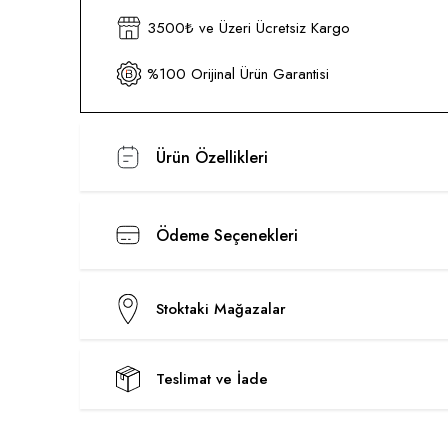
3500₺ ve Üzeri Ücretsiz Kargo
%100 Orijinal Ürün Garantisi
Ürün Özellikleri
Ödeme Seçenekleri
Stoktaki Mağazalar
Teslimat ve İade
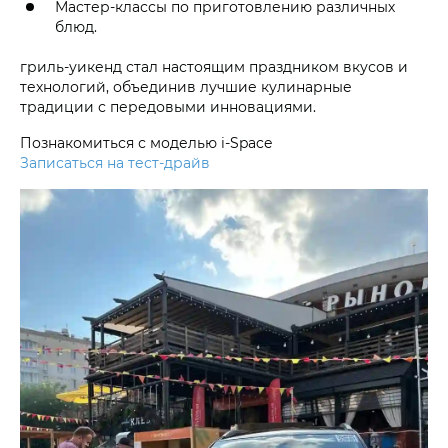
Мастер-классы по приготовлению различных
блюд.
гриль-уикенд стал настоящим праздником вкусов и
технологий, объединив лучшие кулинарные
традиции с передовыми инновациями.
Познакомиться с моделью i-Space
Записаться на тест-драйв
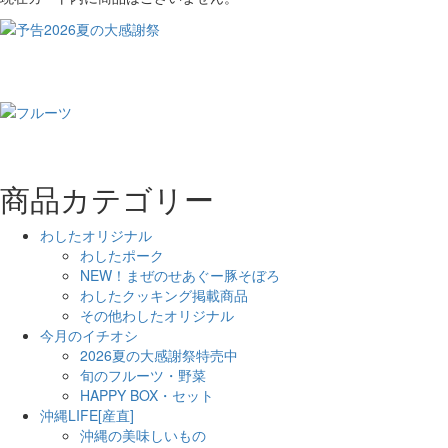
商品カテゴリー
わしたオリジナル
わしたポーク
NEW！まぜのせあぐー豚そぼろ
わしたクッキング掲載商品
その他わしたオリジナル
今月のイチオシ
2026夏の大感謝祭特売中
旬のフルーツ・野菜
HAPPY BOX・セット
沖縄LIFE[産直]
沖縄の美味しいもの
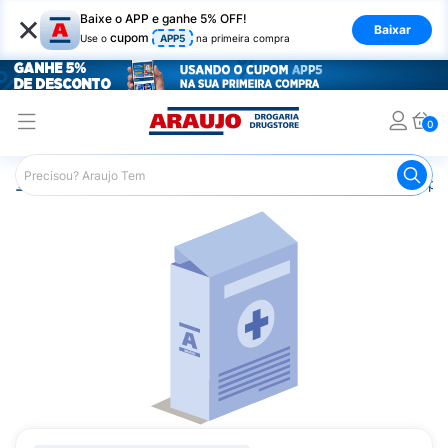
×
Baixe o APP e ganhe 5% OFF!
Baixar
cupom
Use o
APP5
na primeira compra
0
Araujo
Medicamentos
Saúde da Mulher
Anticoncepci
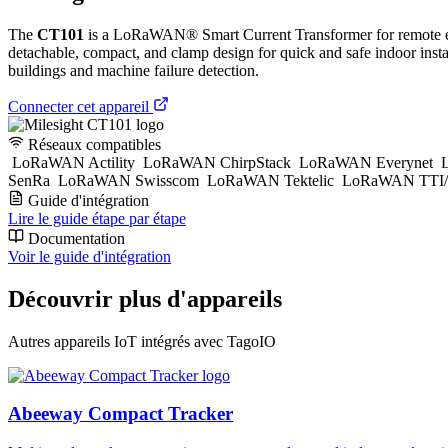
The
CT101
is a LoRaWAN® Smart Current Transformer for remote ener
detachable, compact, and clamp design for quick and safe indoor insta
buildings and machine failure detection.
Connecter cet appareil
Réseaux compatibles
LoRaWAN Actility
LoRaWAN ChirpStack
LoRaWAN Everynet
L
SenRa
LoRaWAN Swisscom
LoRaWAN Tektelic
LoRaWAN TTI/
Guide d'intégration
Lire le guide étape par étape
Documentation
Voir le guide d'intégration
Découvrir plus d'appareils
Autres appareils IoT intégrés avec TagoIO
Abeeway Compact Tracker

───

→ **THE PROBLEM**:
The entries should be reproduced word for word, pictures omitted.

→ **YOUR RESPONSE**:
3500₺ ve Üzeri Ücretsiz Kargo
%100 Orijinal Ürün Garantisi
Ürün Özellikleri
Ödeme Seçenekleri
Stoktaki Mağazalar
Teslimat ve İade
Мастер-классы по приготовлению различных
блюд.
гриль-уикенд стал настоящим праздником вкусов и
технологий, объединив лучшие кулинарные
традиции с передовыми инновациями.
Познакомиться с моделью i-Space
Записаться на тест-драйв
商品カテゴリー
わしたオリジナル
わしたポーク
NEW！まぜのせあぐー豚そぼろ
わしたクッキング掲載商品
その他わしたオリジナル
今月のイチオシ
2026夏の大感謝祭特売中
旬のフルーツ・野菜
HAPPY BOX・セット
沖縄LIFE[産直]
沖縄の美味しいもの
×
Baixe o APP e ganhe 5% OFF!
Baixar
cupom
Use o
APP5
na primeira compra
0
Araujo
Medicamentos
Saúde da Mulher
Anticoncepci
The
CT101
is a LoRaWAN® Smart Current Transformer for remote ener
detachable, compact, and clamp design for quick and safe indoor insta
buildings and machine failure detection.
Connecter cet appareil
Réseaux compatibles
LoRaWAN Actility
LoRaWAN ChirpStack
LoRaWAN Everynet
L
SenRa
LoRaWAN Swisscom
LoRaWAN Tektelic
LoRaWAN TTI/
Guide d'intégration
Lire le guide étape par étape
Documentation
Voir le guide d'intégration
Découvrir plus d'appareils
Autres appareils IoT intégrés avec TagoIO
Abeeway Compact Tracker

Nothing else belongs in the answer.